Insiders own more than 40% of the company which is fantastic when it comes to ensuring they have it all on the line. It does however mean that the free float is particularly limited!
Balance Sheet/Debt Position/Buybacks
RLGT’s credit revolver is $20m, maturing November 2013, and as of end of August there is $9.6m available.

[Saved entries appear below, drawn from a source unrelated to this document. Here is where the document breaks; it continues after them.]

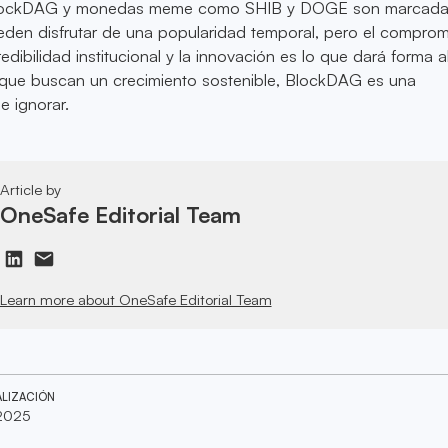
lockDAG y monedas meme como SHIB y DOGE son marcada
n disfrutar de una popularidad temporal, pero el comprom
ibilidad institucional y la innovación es lo que dará forma al
s que buscan un crecimiento sostenible, BlockDAG es una
de ignorar.
Article by
OneSafe Editorial Team
Learn more about OneSafe Editorial Team
ALIZACIÓN
 2025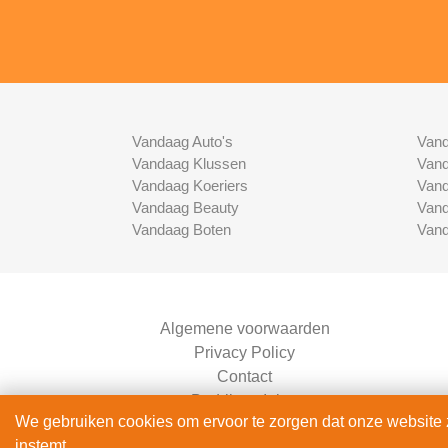
Vandaag Auto's
Vand
Vandaag Klussen
Vand
Vandaag Koeriers
Vand
Vandaag Beauty
Vand
Vandaag Boten
Vand
Algemene voorwaarden
Privacy Policy
Contact
Bedrijven Inlog
We gebruiken cookies om ervoor te zorgen dat onze website zo
instemt.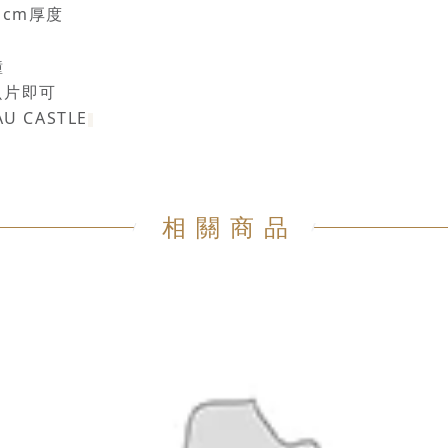
鮮膜上,桿成2 cm厚度
m圓形 ,刷上蛋液
分鐘
魚片即可
 CASTLE
相關商品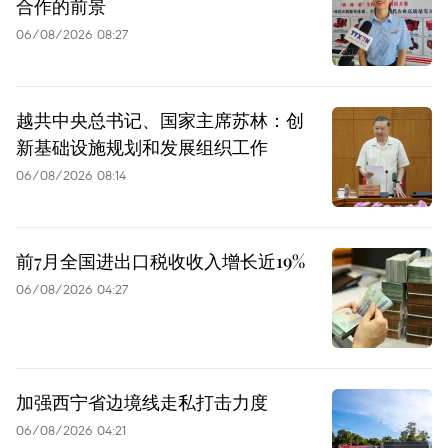
合作的前景
06/08/2026 08:27
越共中央总书记、国家主席苏林：创
新基础设施规划和发展组织工作
06/08/2026 08:14
前7月全国进出口税收收入增长近19%
06/08/2026 04:27
加强西宁省边境线走私打击力度
06/08/2026 04:21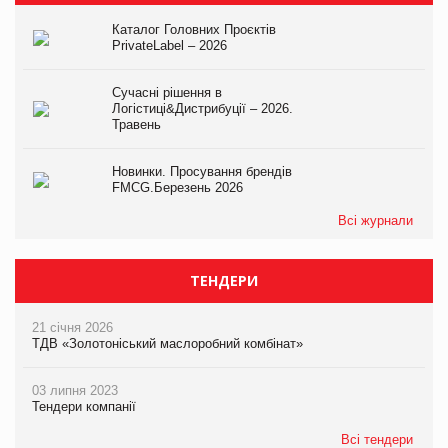
Каталог Головних Проєктів
PrivateLabel – 2026
Сучасні рішення в
Логістиці&Дистрибуції – 2026.
Травень
Новинки. Просування брендів
FMCG.Березень 2026
Всі журнали
ТЕНДЕРИ
21 січня 2026
ТДВ «Золотоніський маслоробний комбінат»
03 липня 2023
Тендери компанії
Всі тендери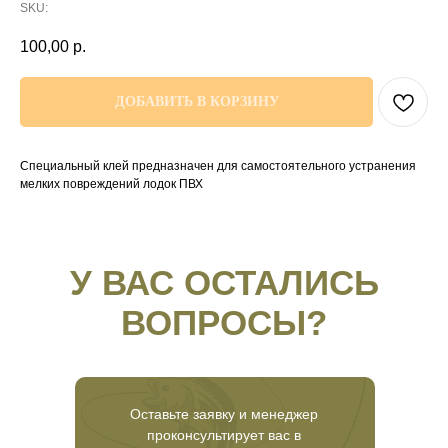
SKU:
100,00
р.
ДОБАВИТЬ В КОРЗИНУ
Специальный клей предназначен для самостоятельного устранения
мелких повреждений лодок ПВХ
У ВАС ОСТАЛИСЬ
ВОПРОСЫ?
Оставьте заявку и менеджер
проконсультирует вас в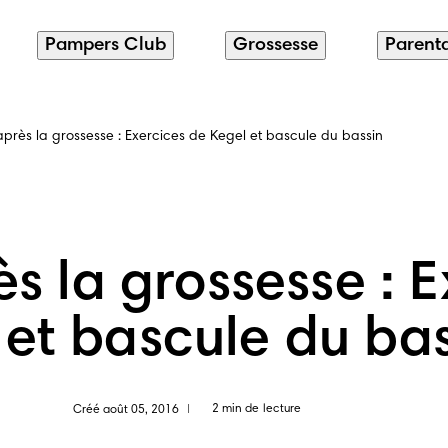
Pampers Club
Grossesse
Parenta
après la grossesse : Exercices de Kegel et bascule du bassin
s la grossesse : 
 et bascule du ba
2 min de lecture
Créé août 05, 2016
|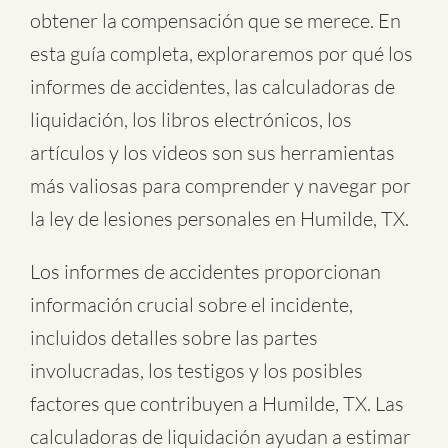
obtener la compensación que se merece. En
esta guía completa, exploraremos por qué los
informes de accidentes, las calculadoras de
liquidación, los libros electrónicos, los
artículos y los videos son sus herramientas
más valiosas para comprender y navegar por
la ley de lesiones personales en Humilde, TX.
Los informes de accidentes proporcionan
información crucial sobre el incidente,
incluidos detalles sobre las partes
involucradas, los testigos y los posibles
factores que contribuyen a Humilde, TX. Las
calculadoras de liquidación ayudan a estimar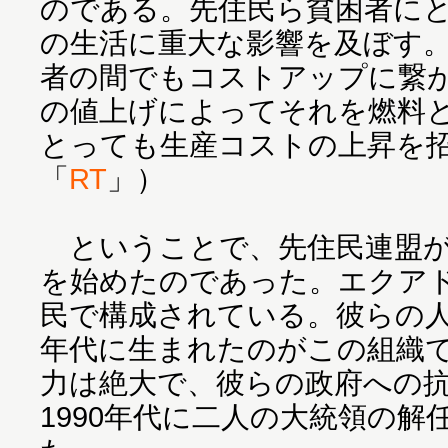
のである。先住民ら貧困者に
の生活に重大な影響を及ぼす
者の間でもコストアップに繋
の値上げによってそれを燃料
とっても生産コストの上昇を
「
RT
」）
ということで、先住民連盟が
を始めたのであった。エクアド
民で構成されている。彼らの人
年代に生まれたのがこの組織
力は絶大で、彼らの政府への
1990年代に二人の大統領の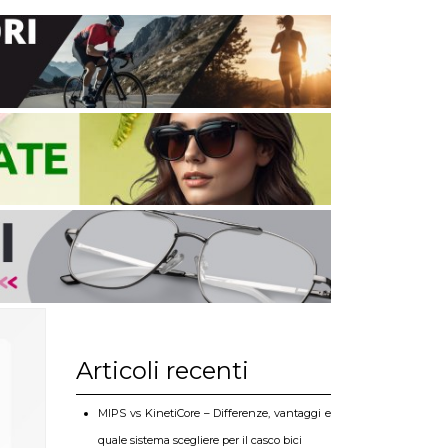
Articoli recenti
MIPS vs KinetiCore – Differenze, vantaggi e
quale sistema scegliere per il casco bici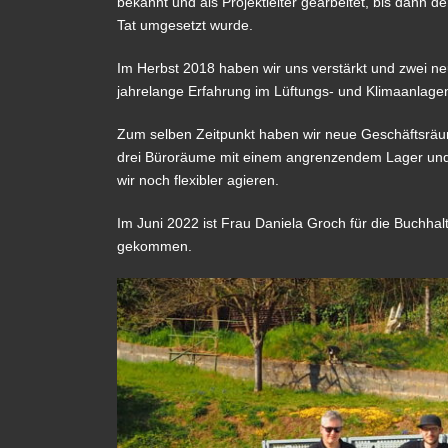
bekannt und als Projektleiter gearbeitet, bis dann d
Tat umgesetzt wurde.
Im Herbst 2018 haben wir uns verstärkt und zwei neu
jahrelange Erfahrung im Lüftungs- und Klimaanlage
Zum selben Zeitpunkt haben wir neue Geschäftsräum
drei Büroräume mit einem angrenzendem Lager und 
wir noch flexibler agieren.
Im Juni 2022 ist Frau Daniela Groch für die Buchhal
gekommen.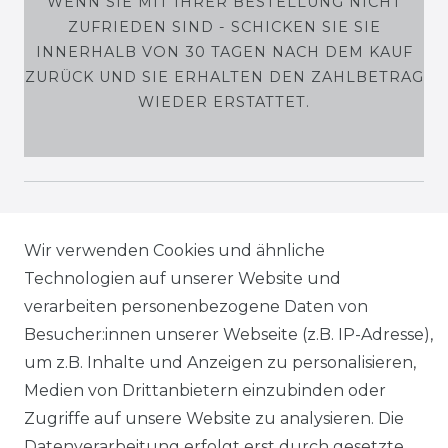
WENN SIE MIT IHRER BESTELLUNG NICHT
ZUFRIEDEN SIND - SCHICKEN SIE SIE
INNERHALB VON 30 TAGEN NACH DEM KAUF
ZURÜCK UND SIE ERHALTEN DEN ZAHLBETRAG
WIEDER ERSTATTET.
SHOP
Wir verwenden Cookies und ähnliche
MEIN KONTO
Technologien auf unserer Website und
verarbeiten personenbezogene Daten von
SERVICE
Besucher:innen unserer Webseite (z.B. IP-Adresse),
um z.B. Inhalte und Anzeigen zu personalisieren,
Holzenplotz
Medien von Drittanbietern einzubinden oder
Zugriffe auf unsere Website zu analysieren. Die
Datenverarbeitung erfolgt erst durch gesetzte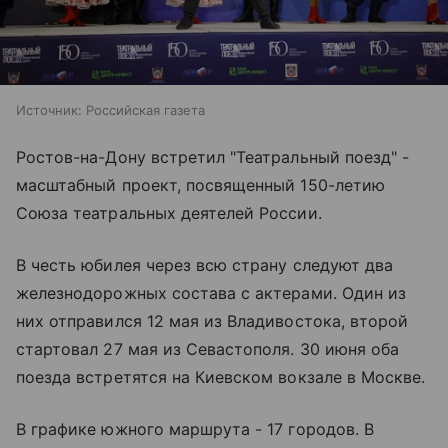
Источник:
Российская газета
Ростов-на-Дону встретил "Театральный поезд" -
масштабный проект, посвященный 150-летию
Союза театральных деятелей России.
В честь юбилея через всю страну следуют два
железнодорожных состава с актерами. Один из
них отправился 12 мая из Владивостока, второй
стартовал 27 мая из Севастополя. 30 июня оба
поезда встретятся на Киевском вокзале в Москве.
В графике южного маршрута - 17 городов. В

The terms of credit flex between LIBOR +1.75% and LIBOR+3% depending on RLGT’s performance relative to financial covenants.
In December 2011 the company issued $10m of senior subordinated notes maturing Dec 2016 to Caltius Partners at a cost of 13.5%. This is clearly a very expensive form of capital and I hope that this doesn’t happen again!
In May 2012 the company filed a shelf registration to sell any combination of stock, preferred stock or debt totalling $75m. Then, on 21st November the company announced a share buyback of up to 3 million shares (9% of shares in issue) from cash flow and the revolving credit facility. A word of caution – it is possible that only 1m of shares can be repurchased before they would be breaching lending restrictions.
- The CEO was involved in a previous company which exploded under a mountain of debt “Stonepath”. Whilst I am not entirely familiar with the situation, analysts I respect such as Torin and Ryan are quite confident that he is a more chastened executive as a result.
- Should they need growth capital it may prove expensive as did the Caltius Partners’ notes in 2011 – 13.5% is not a sustainable WACC!
- Related party transactions with Radiant Capital Partners a company owned 60/40 between the CEO and the company although this risk is largely ameliorated by his very large equity position in the company itself. (see Above Average Odds comments for in-depth discussion of this)
- Deterioration of relationship with Independent Agents. Just as they have poached agents from other 3PL networks there is a risk that someone else’s value proposition is more appealing/lucrative and as a consequence – agents may leave (I am not aware of any instance of this happening).
- Aviation and Transportation Risks regarding terrorism and fuel costs.
- Security concerns – they are responsible for valuable/sensitive cargo.
- Cross-border laws – breaches are subject to fines – this can be a complex area.